What is expected: Transcribe exactly the line containing "ब्लैकमेल, दो आरोपी गिरफ्तार" and each line after it, through the end of the entries, with nothing before or after.

Given data:

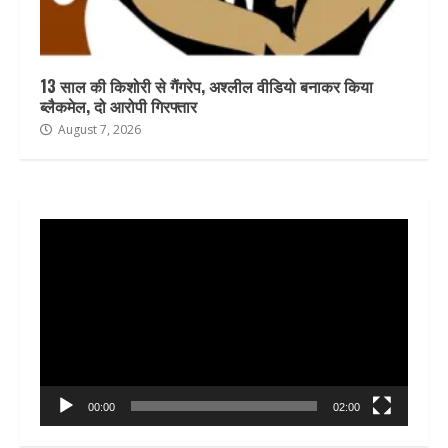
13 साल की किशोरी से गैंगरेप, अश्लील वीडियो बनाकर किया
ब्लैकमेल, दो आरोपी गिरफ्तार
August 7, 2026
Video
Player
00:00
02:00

Exercise response:
ब्लैकमेल, दो आरोपी गिरफ्तार
August 7, 2026
Video
Player
00:00
02:00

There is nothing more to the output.